Potret penyusutan populasi di China semakin nyata. Banyak warga memilih menunda berkeluarga, dengan lebih memprioritaskan karier hingga kebahagiaan lain di luar menikah.
Mencari jodoh di China juga diyakini sejumlah warganya bukan perkara mudah. Seperti yang dialami Zhao Miaomiao, setelah sukses berkarier di Shanghai, pusat kota keuangan China, dia kembali untuk mencari hubungan serius.
Zhao mencoba melakukan kencan buta dengan dating app. Dia bertemu dengan lebih dari 100 pria, dalam waktu tiga hingga empat bulan. Bukannya semakin yakin untuk membuka hubungan serius, apa yang dirasakan Zhao justru sebaliknya.
Ia mengaku belum menemukan seseorang yang memiliki prinsip dan visi yang sama. Meski begitu, Zhao tak ambil pusing lantaran fokus pada hal lain termasuk hobinya.

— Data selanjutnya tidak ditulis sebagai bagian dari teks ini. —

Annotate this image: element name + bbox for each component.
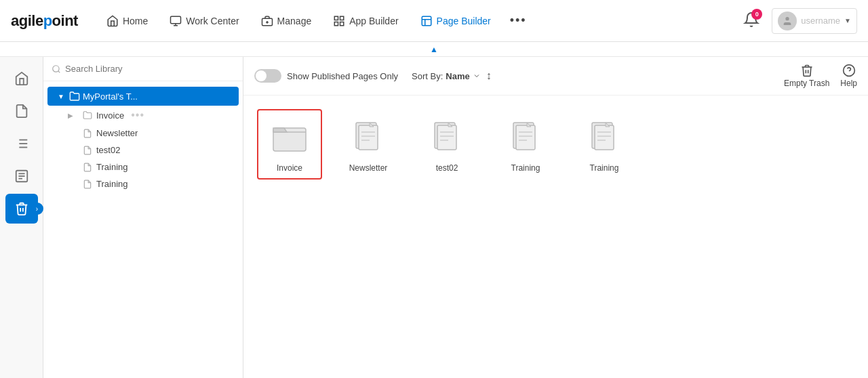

"Saat ini, anak muda lebih mengutamakan kebahagiaannya, menganut gaya hidup hedonistik," kata perempuan berusia 24 tahun yang gemar balet, yoga, dan berbelanja bersama teman-temannya.
"Aku merasa, apakah nantinya memilih menikah atau tidak, aku tetap bahagia."

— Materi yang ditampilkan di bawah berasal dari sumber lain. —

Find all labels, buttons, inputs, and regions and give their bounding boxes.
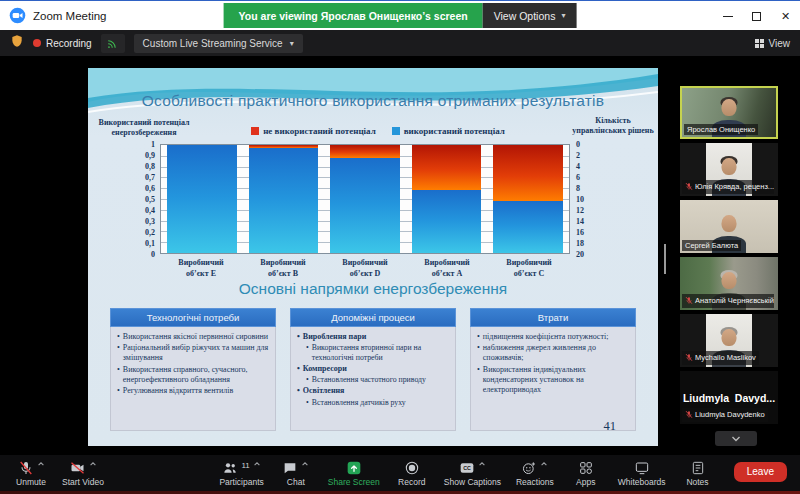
axis-tick-left: 0,7 — [145, 173, 155, 182]
record-icon — [404, 460, 420, 478]
bullet-icon: • — [477, 343, 480, 363]
chevron-up-icon[interactable] — [253, 460, 261, 470]
reactions-icon — [521, 460, 537, 478]
axis-tick-right: 18 — [576, 239, 584, 248]
bullet-icon: • — [477, 365, 480, 396]
participants-icon — [222, 460, 238, 478]
reactions-button[interactable]: Reactions — [516, 460, 554, 487]
bullet-icon: • — [297, 386, 300, 396]
participants-count-badge: 11 — [241, 461, 249, 470]
panel-resize-handle[interactable] — [664, 244, 666, 274]
participant-name: Liudmyla Davydenko — [695, 411, 765, 419]
collapse-panel-button[interactable] — [715, 431, 757, 446]
card-bullet-item: •Встановлення датчиків руху — [306, 398, 449, 408]
slide-title: Особливості практичного використання отр… — [88, 92, 658, 110]
participant-tile-1[interactable]: Ярослав Онищенко — [680, 86, 778, 139]
card-body: •Використання якісної первинної сировини… — [110, 327, 276, 431]
axis-tick-left: 0,4 — [145, 206, 155, 215]
view-layout-button[interactable]: View — [755, 38, 791, 49]
apps-button[interactable]: Apps — [569, 460, 603, 487]
category-label: Виробничийоб’єкт C — [488, 258, 570, 280]
axis-tick-right: 4 — [576, 162, 580, 171]
mic-muted-icon — [18, 460, 34, 478]
chart-legend: не використаний потенціалвикористаний по… — [208, 126, 548, 136]
share-screen-button[interactable]: Share Screen — [328, 460, 380, 487]
bar-segment-used — [493, 201, 563, 253]
toolbar-button-label: Start Video — [62, 478, 104, 487]
start-video-button[interactable]: Start Video — [62, 460, 104, 487]
participant-tile-2[interactable]: Юлія Крявда, реценз... — [680, 143, 778, 196]
video-muted-icon — [69, 460, 86, 478]
chevron-up-icon[interactable] — [478, 460, 486, 470]
card-bullet-text: наближення джерел живлення до споживачів… — [483, 343, 629, 363]
direction-card-2: Допоміжні процеси•Вироблення пари•Викори… — [290, 308, 456, 431]
chevron-up-icon[interactable] — [89, 460, 97, 470]
leave-button[interactable]: Leave — [734, 462, 787, 482]
window-title: Zoom Meeting — [33, 10, 107, 22]
legend-swatch-icon — [251, 127, 259, 135]
minimize-icon — [723, 16, 733, 17]
participant-tile-3[interactable]: Сергей Балюта — [680, 200, 778, 253]
legend-label: не використаний потенціал — [263, 126, 376, 136]
left-axis-title: Використаний потенціал енергозбереження — [96, 118, 192, 139]
bars-container — [161, 145, 569, 253]
bar-2 — [243, 145, 325, 253]
directions-cards-row: Технологічні потреби•Використання якісно… — [110, 308, 636, 431]
streaming-service-button[interactable]: Custom Live Streaming Service ▾ — [134, 34, 303, 53]
participants-button[interactable]: 11Participants — [219, 460, 263, 487]
window-title-bar: Zoom Meeting You are viewing Ярослав Они… — [0, 0, 800, 30]
participant-tile-5[interactable]: Mychailo Maslikov — [680, 314, 778, 367]
stacked-bar-chart: 10,90,80,70,60,50,40,30,20,10 0246810121… — [130, 144, 598, 254]
participant-tile-6[interactable]: Liudmyla Davyd...Liudmyla Davydenko — [680, 371, 778, 424]
bar-segment-used — [249, 148, 319, 253]
recording-indicator: Recording — [33, 38, 92, 49]
recording-dot-icon — [33, 39, 41, 47]
legend-item: використаний потенціал — [392, 126, 505, 136]
head — [722, 272, 737, 289]
card-bullet-item: •підвищення коефіцієнта потужності; — [477, 332, 629, 342]
live-stream-signal-icon — [101, 34, 125, 53]
axis-tick-left: 0,3 — [145, 217, 155, 226]
participant-tile-4[interactable]: Анатолій Черняєвській — [680, 257, 778, 310]
chevron-up-icon[interactable] — [540, 460, 548, 470]
security-shield-icon[interactable] — [10, 34, 24, 52]
meeting-toolbar: Recording Custom Live Streaming Service … — [0, 30, 800, 56]
left-axis-ticks: 10,90,80,70,60,50,40,30,20,10 — [130, 144, 160, 254]
whiteboards-button[interactable]: Whiteboards — [618, 460, 666, 487]
card-bullet-text: Вироблення пари — [303, 332, 366, 342]
participant-name-label: Mychailo Maslikov — [682, 351, 759, 366]
chevron-up-icon[interactable] — [301, 460, 309, 470]
axis-tick-right: 10 — [576, 195, 584, 204]
meeting-controls-toolbar: UnmuteStart Video 11ParticipantsChatShar… — [0, 455, 800, 491]
participant-name-label: Liudmyla Davydenko — [682, 408, 768, 423]
card-bullet-item: •Використання вторинної пари на технолог… — [306, 343, 449, 363]
bullet-icon: • — [306, 398, 309, 408]
toolbar-button-label: Share Screen — [328, 478, 380, 487]
zoom-app-icon — [9, 7, 26, 24]
category-label: Виробничийоб’єкт B — [242, 258, 324, 280]
chevron-up-icon[interactable] — [37, 460, 45, 470]
view-grid-icon — [755, 39, 764, 48]
record-button[interactable]: Record — [395, 460, 429, 487]
minimize-button[interactable] — [713, 1, 742, 31]
participant-name-label: Ярослав Онищенко — [684, 124, 758, 136]
chat-icon — [282, 460, 298, 478]
maximize-button[interactable] — [742, 1, 771, 31]
category-axis-labels: Виробничийоб’єкт EВиробничийоб’єкт BВиро… — [160, 258, 570, 280]
maximize-icon — [752, 12, 761, 21]
axis-tick-right: 8 — [576, 184, 580, 193]
unmute-button[interactable]: Unmute — [14, 460, 48, 487]
close-button[interactable]: ✕ — [771, 1, 800, 31]
card-bullet-text: підвищення коефіцієнта потужності; — [483, 332, 609, 342]
svg-text:CC: CC — [463, 465, 471, 471]
chat-button[interactable]: Chat — [279, 460, 313, 487]
bullet-icon: • — [117, 332, 120, 342]
bar-segment-unused — [412, 145, 482, 190]
view-options-button[interactable]: View Options ▾ — [483, 3, 577, 28]
chart-plot-area — [160, 144, 570, 254]
notes-button[interactable]: Notes — [681, 460, 715, 487]
card-bullet-item: •Використання якісної первинної сировини — [117, 332, 269, 342]
participant-name: Анатолій Черняєвській — [695, 297, 774, 305]
right-axis-ticks: 02468101214161820 — [570, 144, 598, 254]
show-captions-button[interactable]: CCShow Captions — [444, 460, 501, 487]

Jelas lebih banyak anak muda China yang belakangan memilih tidak menikah. Dalam dekade terakhir, jumlah pernikahan berkurang bahkan nyaris setengahnya. Tahun lalu saja, hanya ada 6,83 juta pasangan yang menikah, terendah sejak pencatatan dimulai pada 1986.
Dibandingkan dengan Singapura yang mencatat 6,5 pernikahan per 1.000 penduduk pada 2021, China mencatat angka lebih rendah yakni 5,4 pernikahan per 1.000 penduduk.

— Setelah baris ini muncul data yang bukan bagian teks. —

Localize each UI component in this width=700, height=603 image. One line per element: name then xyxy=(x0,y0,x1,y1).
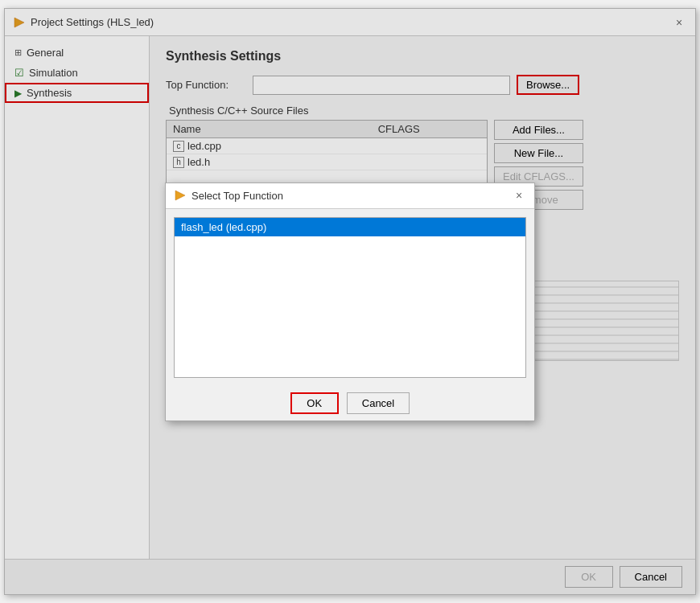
modal-cancel-button[interactable]: Cancel xyxy=(347,392,410,414)
modal-ok-button[interactable]: OK xyxy=(290,392,339,414)
main-dialog: Project Settings (HLS_led) × ⊞ General ☑… xyxy=(4,8,696,595)
modal-title-left: Select Top Function xyxy=(174,189,283,202)
modal-close-button[interactable]: × xyxy=(512,188,526,203)
modal-title-text: Select Top Function xyxy=(191,190,283,202)
modal-title-bar: Select Top Function × xyxy=(166,183,534,209)
modal-overlay: Select Top Function × flash_led (led.cpp… xyxy=(5,9,695,594)
function-item[interactable]: flash_led (led.cpp) xyxy=(175,218,525,236)
function-list[interactable]: flash_led (led.cpp) xyxy=(174,217,526,378)
modal-body: flash_led (led.cpp) xyxy=(166,209,534,386)
modal-hls-icon xyxy=(174,189,187,202)
modal-footer: OK Cancel xyxy=(166,386,534,420)
select-top-function-dialog: Select Top Function × flash_led (led.cpp… xyxy=(165,183,535,421)
svg-marker-1 xyxy=(175,191,185,200)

Di kalangan kelompok muda perkotaan saat ini, 44 persen perempuan Tiongkok tidak berencana menikah, dibandingkan dengan hampir seperempat laki-laki, menurut survei tahun 2021.
Meskipun penurunan jumlah pernikahan telah menjadi fenomena global, hampir 90 persen populasi dunia tinggal di negara-negara dengan tingkat pernikahan yang menurun, ada juga faktor-faktor tertentu yang berperan di China.